Is there a maximum size that is considered safe for stack allocated buffers?

This depends on your platform and compiler settings. Simple rule of thumb: if you're in doubt about whether your code will overflow the stack, write it in a way which can't.

Is a static buffer (static char buffer[N];) faster? Are there any other arguments for or against it?

Yes, there is a big argument against it, and that is that it makes your function no longer re-entrant. If your application becomes multithreaded, these functions will not be thread safe. Even in a single-threaded application, sharing the same buffer when these functions are recursively called can lead to problems.

What about using static char * buffer = new char[N]; and never deleting the buffer? (Reusing the same buffer each call.)

We still have the same problems with re-entrancy.

I understand that heap allocation should be used when (1) dealing with large buffers or (2) maximum buffer size is unknown at compile time. Are there any other factors that play in the stack/heap allocation decision?

Stack unwinding destroys objects on the stack. This is especially important for exception-safety. Thus even if you allocate memory on the heap within a function, it should generally be managed by an object on the stack (ex: smart pointer). ///@see RAII.

Should you prefer the sprintf_s, memcpy_s, ... variants? (Visual Studio has been trying to convince me of this for a long time, but I want a second opinion :p )

MS was right about these functions being safer alternatives since they don't have buffer overflow problems, but if you write such code just as is (without writing variants for other platforms), your code will be married to Microsoft since it will be non-portable.

When using static buffers you can use return type const char *. Is this (generally) a good or a bad idea? (I do realize that the caller will need to make his own copy to avoid that the next call would change the previous return value.)

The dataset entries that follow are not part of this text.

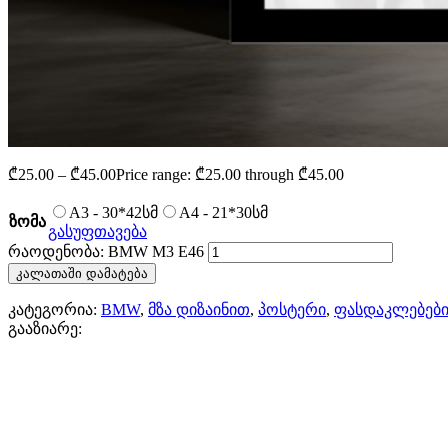
₾
25.00
–
₾
45.00
Price range: ₾25.00 through ₾45.00
A3 - 30*42სმ
A4 - 21*30სმ
ზომა
გასუფთავება
რაოდენობა: BMW M3 E46
კალათაში დამატება
კატეგორია:
BMW
,
მზა დიზაინით
,
პოსტერი
,
ფასდაკლებებ
გააზიარე:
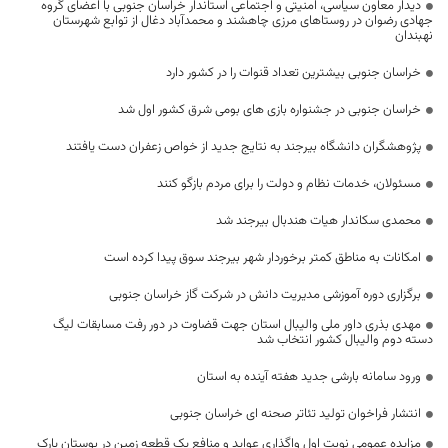
دیدار معاون سیاسی، امنیتی و اجتماعی استاندار خراسان جنوبی با اعضای گروه
جهادی رضوان در روستاهای مرزی چاهشند و محمدآباد دغال از توابع شهرستان
نهبندان
خراسان جنوبی بیشترین تعداد قنوات را در کشور دارد
خراسان جنوبی در جشنواره بازی های بومی شرق کشور اول شد
پژوهشگران دانشگاه بیرجند به نتایج جدید از خواص زعفران دست یافتند
مسئولان، خدمات نظام و دولت را برای مردم بازگو کنند
محمدی سکاندار هیات هندبال بیرجند شد
امکانات به مناطق کمتر برخوردار شهر بیرجند سوق پیدا کرده است
برگزاری دوره آموزشی مدیریت دانش در شرکت گاز خراسان جنوبی
مهدی بذری داور ملی والیبال استان جهت قضاوت در دور رفت مسابقات لیگ
دسته دوم والیبال کشور انتخاب شد
ورود سامانه بارشی جدید هفته آینده به استان
انتشار فراخوان تولید تئاتر صحنه ای خراسان جنوبی
مزایده عمومی نوبت اول واگذاری عواید و منافع یک قطعه زمین در بوستان پارک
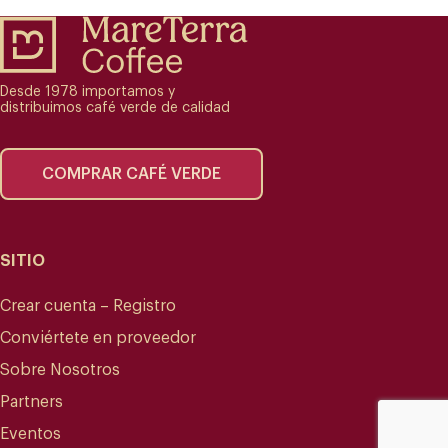
Desde 1978 importamos y
distribuimos café verde de calidad
COMPRAR CAFÉ VERDE
SITIO
Crear cuenta – Registro
Conviértete en proveedor
Sobre Nosotros
Partners
Eventos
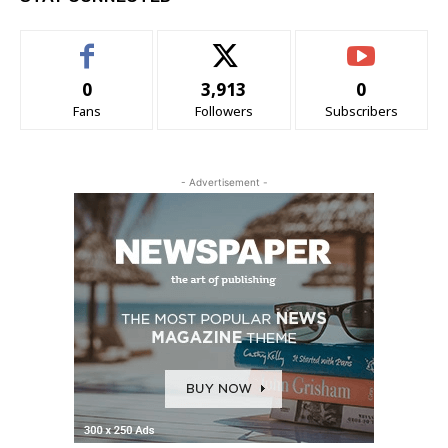
0
3,913
0
Fans
Followers
Subscribers
- Advertisement -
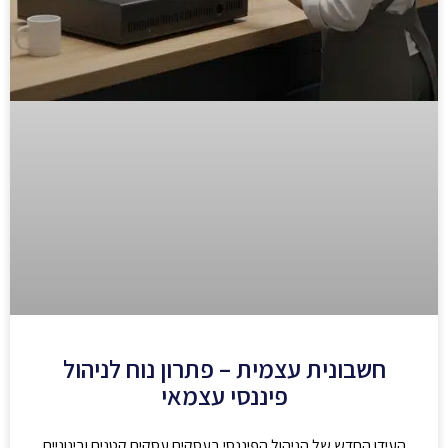
חשבונית עצמית – פתרון נוח לניהול
פיננסי עצמאי
העידן החדש של הניהול הפיננסי בעסקים עסקים קטנים ובינוניים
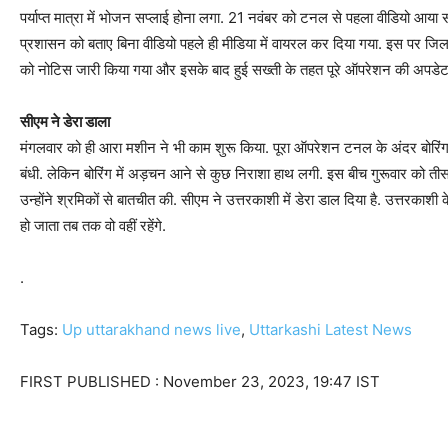
पर्याप्त मात्रा में भोजन सप्लाई होना लगा. 21 नवंबर को टनल से पहला वीडियो आया
प्रशासन को बताए बिना वीडियो पहले ही मीडिया में वायरल कर दिया गया. इस पर 
को नोटिस जारी किया गया और इसके बाद हुई सख्ती के तहत पूरे ऑपरेशन की अपडेट ब्र
सीएम ने डेरा डाला
मंगलवार को ही आरा मशीन ने भी काम शुरू किया. पूरा ऑपरेशन टनल के अंदर बोरिंग क
बंधी. लेकिन बोरिंग में अड़चन आने से कुछ निराशा हाथ लगी. इस बीच गुरूवार को तीस
उन्होंने श्रमिकों से बातचीत की. सीएम ने उत्तरकाशी में डेरा डाल दिया है. उत्तरका
हो जाता तब तक वो वहीं रहेंगे.
.
Tags:
Up uttarakhand news live
,
Uttarkashi Latest News
FIRST PUBLISHED :
November 23, 2023, 19:47 IST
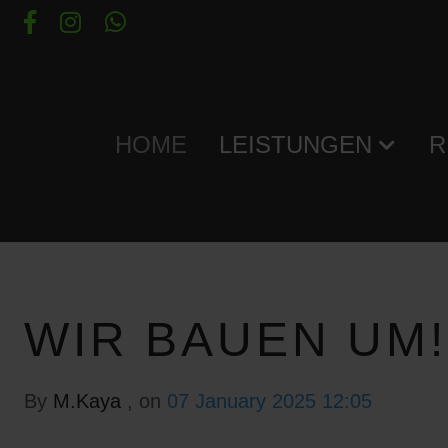
HOME
LEISTUNGEN
R
WIR BAUEN UM!
By
M.Kaya
, on
07 January 2025 12:05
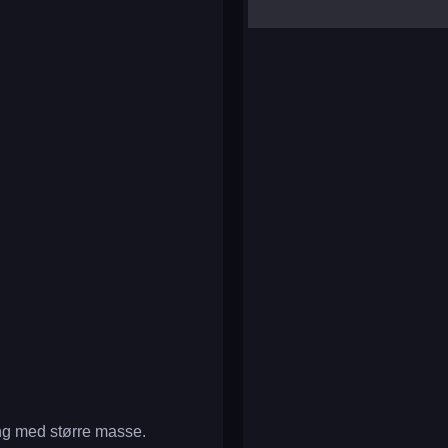
yalla ludo
reversi
klondike solitaire
ning med større masse.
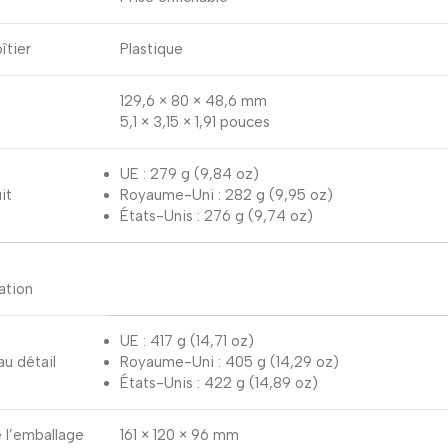
îtier
Plastique
129,6 × 80 × 48,6 mm
5,1 × 3,15 × 1,91 pouces
UE : 279 g (9,84 oz)
it
Royaume-Uni : 282 g (9,95 oz)
États-Unis : 276 g (9,74 oz)
ation
UE : 417 g (14,71 oz)
au détail
Royaume-Uni : 405 g (14,29 oz)
États-Unis : 422 g (14,89 oz)
 l’emballage
161 × 120 × 96 mm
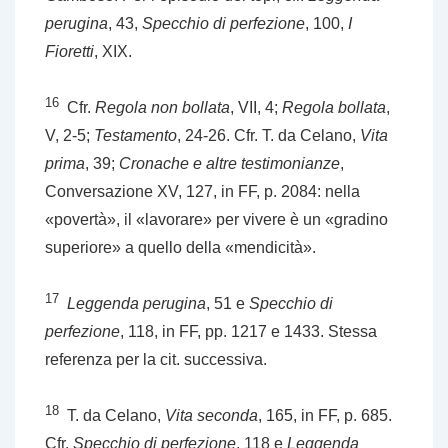
perugina
, 43,
Specchio di perfezione
, 100,
I
Fioretti
, XIX.
16
Cfr.
Regola non bollata
, VII, 4;
Regola bollata
,
V, 2-5;
Testamento
, 24-26. Cfr. T. da Celano,
Vita
prima
, 39;
Cronache e altre testimonianze
,
Conversazione XV, 127, in FF, p. 2084: nella
«povertà», il «lavorare» per vivere è un «gradino
superiore» a quello della «mendicità».
17
Leggenda perugina
, 51 e
Specchio di
perfezione
, 118, in FF, pp. 1217 e 1433. Stessa
referenza per la cit. successiva.
18
T. da Celano,
Vita seconda
, 165, in FF, p. 685.
Cfr.
Specchio di perfezione
, 118 e
Leggenda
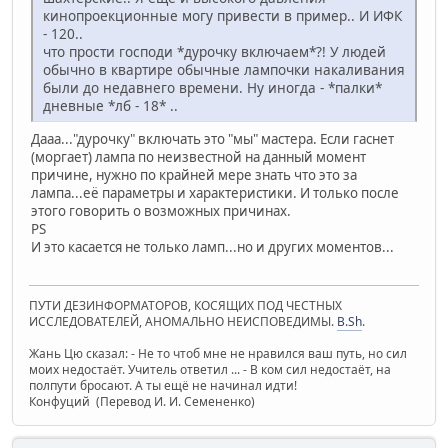
кинопроекционные могу привести в пример.. И ИФК
- 120..
что прости господи *дурочку включаем*?! У людей
обычно в квартире обычные лампочки накаливания
были до недавнего времени. Ну иногда - *палки*
дневные *лб - 18* ..
Дааа..."дурочку" включать это "мы" мастера. Если гаснет
(моргает) лампа по неизвестной на данный момент
причине, нужно по крайней мере знать что это за
лампа...её параметры и характеристики. И только после
этого говорить о возможных причинах.
PS
И это касается не только ламп...но и других моментов...
ПУТИ ДЕЗИНФОРМАТОРОВ, КОСЯЩИХ ПОД ЧЕСТНЫХ
ИССЛЕДОВАТЕЛЕЙ, АНОМАЛЬНО НЕИСПОВЕДИМЫ.
B.Sh
.
Жань Цю сказал: - Не то чтоб мне не нравился ваш путь, но сил
моих недостаёт. Учитель ответил ... - В ком сил недостаёт, на
полпути бросают. А ты ещё не начинал идти!
Конфуций (Перевод И. И. Семененко)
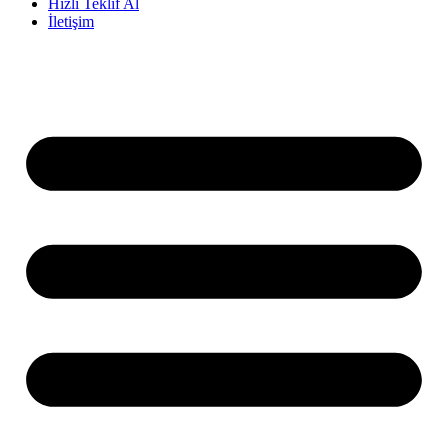
Hızlı Teklif Al
İletişim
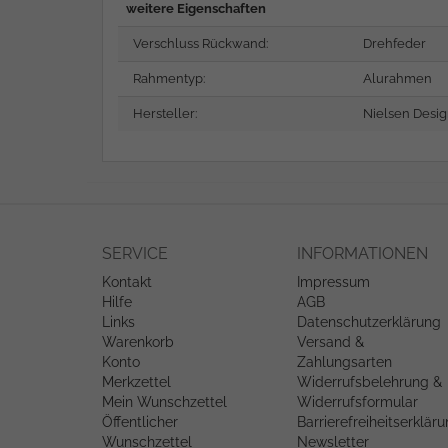
weitere Eigenschaften
Verschluss Rückwand:
Drehfeder
Rahmentyp:
Alurahmen
Hersteller:
Nielsen Desi
SERVICE
INFORMATIONEN
Kontakt
Impressum
Hilfe
AGB
Links
Datenschutzerklärung
Warenkorb
Versand &
Konto
Zahlungsarten
Merkzettel
Widerrufsbelehrung &
Mein Wunschzettel
Widerrufsformular
Öffentlicher
Barrierefreiheitserklär
Wunschzettel
Newsletter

I'd say in almost every case, you want to use const char* for return types for a function returning a pointer to a character buffer. For a function to return a mutable char* is generally confusing and problematic. Either it's returning an address to global/static data which it shouldn't be using in the first place (see re-entrancy above), local data of a class (if it's a method) in which case returning it ruins the class's ability to maintain invariants by allowing clients to tamper with it however they like (ex: stored string must always be valid), or returning memory that was specified by a pointer passed in to the function (the only case where one might reasonably argue that mutable char* should be returned).

Upvotes: 7

bta
bta

Reputation: 45057

1) buffer and &buffer[0] should be equivalent.

2) Stack size limits will depend on your platform. For most simple functions, my personal rule of thumb is anything over ~256KB is declared dynamically; there's no real rhyme or reason to that number, though, it's just my own convention and it's currently within the default stack sizes for all of the platforms I develop for.

3) Static buffers aren't faster or slower (for all intents and purposes). The only difference is the access control mechanism. The compiler generally places static data in a separate section of the binary file than non-static data, but there is no noticeable/significant performance benefit or penalty involved. The only real way to tell for sure is to write the program both ways and time them (since many of the speed aspects involved here are dependent on your platform/compiler).

4) Don't return a const pointer if the caller will need to modify it (that defeats the point of const). Use const for function parameters and return types if and only if they are not designed to be modified. If the caller will need to modify the value, your best bet is for the caller to pass the function a pointer to a pre-allocated buffer (along with the buffer size) and for the function to write the data into that buffer.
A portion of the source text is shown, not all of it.